Propylthiouracil (PTU) is a well known inhibitor of thyroxine (T4) to triiodothyronine (T3) conversion as evidenced by its effect in several in vitro systems and by the decrease in serum T3 caused by this drug in either rats or man receiving T4 replacement. However, the failure of PTU to decrease the intrapituitary T3 concentration and to completely blunt the serum T3 concentration in T4-replaced athyreotic rats suggests that there may be a PTU-insensitive pathway of T4 to T3 conversion in some tissues. To address this question, we have studied the in vivo effect of PTU treatment on the generation of [125I]T3 from [125I]T4 in the serum and cerebral cortex (Cx), cerebellum (Cm), liver (L), and anterior pituitary (P) of euthyroid rats. Whereas PTU decreased the concentration of [125I]T3 in the serum, L homogenates, and L nuclei after [125I]T4, it did not affect the concentration of [125I]T3 in homogenates or nuclei of Cx, Cm, or P. Iopanoic acid pretreatment significantly reduced the [125I]T3 concentration in serum, homogenates, and cell nuclei of all these organs.
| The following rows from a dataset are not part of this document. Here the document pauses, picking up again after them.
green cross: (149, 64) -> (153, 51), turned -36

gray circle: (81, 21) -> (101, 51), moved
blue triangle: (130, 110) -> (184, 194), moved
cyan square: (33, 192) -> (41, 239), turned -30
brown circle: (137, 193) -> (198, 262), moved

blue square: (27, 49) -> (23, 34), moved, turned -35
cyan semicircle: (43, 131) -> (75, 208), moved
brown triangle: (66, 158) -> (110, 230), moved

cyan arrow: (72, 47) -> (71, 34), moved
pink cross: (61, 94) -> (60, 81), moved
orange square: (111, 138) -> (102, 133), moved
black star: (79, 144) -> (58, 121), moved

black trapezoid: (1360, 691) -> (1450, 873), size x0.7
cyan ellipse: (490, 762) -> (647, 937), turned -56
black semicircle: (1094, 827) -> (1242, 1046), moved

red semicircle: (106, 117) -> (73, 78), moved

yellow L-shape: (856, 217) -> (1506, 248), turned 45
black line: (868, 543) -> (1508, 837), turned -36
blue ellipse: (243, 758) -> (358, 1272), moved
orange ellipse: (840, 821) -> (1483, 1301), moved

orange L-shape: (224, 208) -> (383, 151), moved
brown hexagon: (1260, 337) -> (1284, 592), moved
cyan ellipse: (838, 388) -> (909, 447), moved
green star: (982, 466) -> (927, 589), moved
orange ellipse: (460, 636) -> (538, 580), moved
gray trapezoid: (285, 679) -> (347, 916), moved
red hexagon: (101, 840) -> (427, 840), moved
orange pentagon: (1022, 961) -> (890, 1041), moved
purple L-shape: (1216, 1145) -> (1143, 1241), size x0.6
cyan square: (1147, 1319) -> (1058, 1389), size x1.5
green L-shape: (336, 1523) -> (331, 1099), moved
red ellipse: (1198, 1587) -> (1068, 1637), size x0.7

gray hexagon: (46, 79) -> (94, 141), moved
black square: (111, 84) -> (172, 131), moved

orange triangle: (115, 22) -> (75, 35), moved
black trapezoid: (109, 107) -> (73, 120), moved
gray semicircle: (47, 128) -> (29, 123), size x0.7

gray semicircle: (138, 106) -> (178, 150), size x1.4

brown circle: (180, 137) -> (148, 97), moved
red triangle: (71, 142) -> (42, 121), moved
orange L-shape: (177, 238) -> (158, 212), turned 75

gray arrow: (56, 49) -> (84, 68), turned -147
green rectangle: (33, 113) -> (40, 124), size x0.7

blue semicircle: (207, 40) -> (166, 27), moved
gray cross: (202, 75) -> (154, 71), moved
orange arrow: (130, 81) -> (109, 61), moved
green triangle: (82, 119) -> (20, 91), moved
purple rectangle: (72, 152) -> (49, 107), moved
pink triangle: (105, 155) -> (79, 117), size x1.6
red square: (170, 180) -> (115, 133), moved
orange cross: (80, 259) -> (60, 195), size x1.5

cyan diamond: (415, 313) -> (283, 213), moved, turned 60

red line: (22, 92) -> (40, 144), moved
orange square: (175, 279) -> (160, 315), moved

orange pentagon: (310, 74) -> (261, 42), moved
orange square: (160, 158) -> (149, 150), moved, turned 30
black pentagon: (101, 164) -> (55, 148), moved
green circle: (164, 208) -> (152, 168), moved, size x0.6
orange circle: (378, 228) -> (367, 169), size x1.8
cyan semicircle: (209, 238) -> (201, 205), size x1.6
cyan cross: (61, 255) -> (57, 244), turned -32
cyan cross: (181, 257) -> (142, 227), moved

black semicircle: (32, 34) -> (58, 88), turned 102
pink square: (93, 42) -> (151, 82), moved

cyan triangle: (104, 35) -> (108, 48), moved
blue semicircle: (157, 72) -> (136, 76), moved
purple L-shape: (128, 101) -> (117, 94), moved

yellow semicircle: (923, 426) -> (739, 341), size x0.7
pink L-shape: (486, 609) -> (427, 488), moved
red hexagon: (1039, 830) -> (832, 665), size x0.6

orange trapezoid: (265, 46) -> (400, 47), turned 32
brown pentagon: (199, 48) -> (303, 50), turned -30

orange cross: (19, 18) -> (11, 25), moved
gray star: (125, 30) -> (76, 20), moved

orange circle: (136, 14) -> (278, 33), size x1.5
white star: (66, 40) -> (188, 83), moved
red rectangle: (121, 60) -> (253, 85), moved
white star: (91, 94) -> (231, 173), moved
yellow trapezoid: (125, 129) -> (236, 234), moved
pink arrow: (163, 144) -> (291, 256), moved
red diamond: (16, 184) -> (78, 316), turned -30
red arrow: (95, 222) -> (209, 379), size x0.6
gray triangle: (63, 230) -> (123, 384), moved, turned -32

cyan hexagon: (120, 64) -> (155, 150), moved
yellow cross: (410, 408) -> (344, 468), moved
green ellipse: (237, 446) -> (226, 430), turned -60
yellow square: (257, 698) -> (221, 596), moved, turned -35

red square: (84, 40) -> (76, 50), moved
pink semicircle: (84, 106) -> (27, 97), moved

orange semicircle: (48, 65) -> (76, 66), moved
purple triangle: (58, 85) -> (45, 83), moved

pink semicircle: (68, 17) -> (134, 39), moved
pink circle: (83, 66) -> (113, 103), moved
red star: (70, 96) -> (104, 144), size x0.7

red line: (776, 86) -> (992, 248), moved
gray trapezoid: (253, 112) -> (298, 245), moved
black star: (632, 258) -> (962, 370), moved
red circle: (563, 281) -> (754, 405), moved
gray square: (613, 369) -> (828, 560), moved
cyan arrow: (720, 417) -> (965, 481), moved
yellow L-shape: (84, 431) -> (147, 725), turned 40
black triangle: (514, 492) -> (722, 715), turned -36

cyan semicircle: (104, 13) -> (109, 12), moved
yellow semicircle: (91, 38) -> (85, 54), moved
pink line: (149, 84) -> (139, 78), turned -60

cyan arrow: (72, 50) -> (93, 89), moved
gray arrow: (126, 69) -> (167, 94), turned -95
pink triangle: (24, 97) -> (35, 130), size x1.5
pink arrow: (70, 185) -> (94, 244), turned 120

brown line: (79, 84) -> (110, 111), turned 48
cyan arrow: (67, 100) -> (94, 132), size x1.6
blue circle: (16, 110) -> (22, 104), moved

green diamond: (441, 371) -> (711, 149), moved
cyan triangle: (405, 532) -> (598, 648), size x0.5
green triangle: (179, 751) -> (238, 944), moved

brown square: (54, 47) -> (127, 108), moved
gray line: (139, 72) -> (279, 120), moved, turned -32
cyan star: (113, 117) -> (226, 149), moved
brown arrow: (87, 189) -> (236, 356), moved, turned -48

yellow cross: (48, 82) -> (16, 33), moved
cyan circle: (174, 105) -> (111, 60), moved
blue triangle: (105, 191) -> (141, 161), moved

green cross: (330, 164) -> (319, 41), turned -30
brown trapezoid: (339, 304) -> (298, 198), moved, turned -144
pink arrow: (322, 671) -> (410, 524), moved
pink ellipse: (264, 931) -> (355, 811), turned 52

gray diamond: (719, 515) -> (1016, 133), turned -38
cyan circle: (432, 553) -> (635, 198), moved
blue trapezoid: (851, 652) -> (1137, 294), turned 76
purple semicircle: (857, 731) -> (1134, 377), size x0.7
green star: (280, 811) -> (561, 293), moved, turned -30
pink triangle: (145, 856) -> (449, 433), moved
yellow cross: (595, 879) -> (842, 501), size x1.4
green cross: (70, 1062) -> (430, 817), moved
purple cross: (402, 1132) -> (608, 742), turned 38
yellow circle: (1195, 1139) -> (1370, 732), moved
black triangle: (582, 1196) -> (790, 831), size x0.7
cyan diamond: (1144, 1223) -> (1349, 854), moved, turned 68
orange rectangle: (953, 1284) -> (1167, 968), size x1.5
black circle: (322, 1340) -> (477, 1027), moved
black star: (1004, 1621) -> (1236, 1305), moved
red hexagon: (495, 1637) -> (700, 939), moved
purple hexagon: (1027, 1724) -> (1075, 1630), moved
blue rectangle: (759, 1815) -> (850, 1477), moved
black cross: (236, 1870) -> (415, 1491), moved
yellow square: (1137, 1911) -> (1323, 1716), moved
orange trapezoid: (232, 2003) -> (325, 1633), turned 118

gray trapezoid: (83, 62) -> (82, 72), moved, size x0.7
Neither agent affected the metabolism or tissue distribution of simultaneously injected [131I]T3. The presence of PTU in these tissues was evaluated by in vitro assessment of iodothyronine 5'-deiodinating activity using both [125I]T3 and [125I]T4 as substrates. In agreement with the in vivo findings, generation of [125I]T3 from T4 in vitro was not affected by PTU in Cx, Cm, P but it was inhibited by 76% in L. However, rT3 5'-deiodination, known to be sensitive to PTU in these tissues, was inhibited in all four indicating that the PTU given in vivo was present in significant amounts. These results demonstrate that in rat Cx, Cm, and P unlike liver, PTU does not inhibit T4 to T3 conversion in vivo despite the presence of the drug in the tissues in amounts that significantly inhibit reverse T3 5'-deiodination. These results show that in vivo 5'-deiodination of T4 proceeds via a PTU-insensitive pathway in the central nervous system and pituitary, while this pathway is not quantitatively important in the L. This mechanism accounts for the ocally generatedT3 in central nervous system and pituitary and could also provide the approximately one-third of extrathyroidally produced T3 not blocked by PTU administration in athyreotic T4-replaced rat.